Plums & Pluots
Plums and pluots are stone fruits with smooth skin and small pits. Plums are native to Asia, Europe, and America, and most U.S. production uses Japanese varieties, which range in color from yellow, red, and blue to almost black. European varieties are blue and purple.
Pluots are a combination of apricot and plum, one of many ‘interspecific’ hybrids called plumcots, apriums, and apriplums. The pluot name is trademarked, so growers cannot legally call their fruit pluots.
While pluots and plumcots have occurred naturally in regions where apricots and plums grow freely, modern versions have been cross-pollinated for maximum flavor and shelf life. Today’s pluots are usually one quarter apricot and three-quarters plum, with smooth skin in various colors and flavors.
Plums and pluots are related to cherries and members of the rose family. Prunes are dried plums, typically the European type.
Types & Varieties
European, Damson, and Japanese are the most common types of plums: European plums are often used for canning, but are eaten fresh as well.

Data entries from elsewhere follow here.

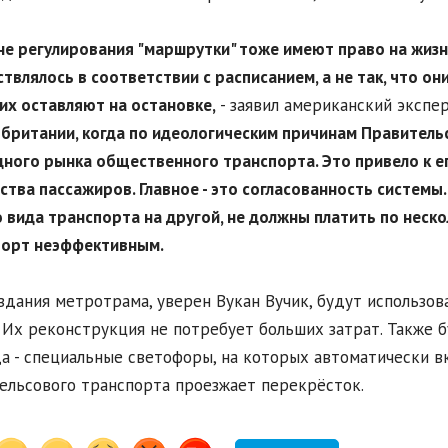
ане регулирования "маршрутки" тоже имеют право на жизн
твлялось в соответствии с расписанием, а не так, что о
их оставляют на остановке,
- заявил американский эксперт
британии, когда по идеологическим причинам Правител
ного рынка общественного транспорта. Это привело к е
ства пассажиров. Главное - это согласованность системы
 вида транспорта на другой, не должны платить по неск
порт неэффективным.
здания метротрама, уверен Вукан Вучик, будут использов
 Их реконструкция не потребует больших затрат. Также 
а - специальные светофоры, на которых автоматически вк
ельсового транспорта проезжает перекрёсток.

Damson are very tart and primarily for cooking and preserves; Japanese are the most common fresh market plums.
Pluots have smooth skin, can be solid or speckled and yellowish green to black. Pluot flesh is white to red and fruit is usually larger than plums and higher in sugar content.
With a short supply window for most apricot-plum hybrids, varieties have increased to maintain availability. Pluot varieties include Cherry, Crimson Sweet, Dapple Dandy, Geo Pride, Flavor Heart, Golden Treat, Jubilee, Red Ray, Raspberry Jewel, Sugar Baby, and Supernova.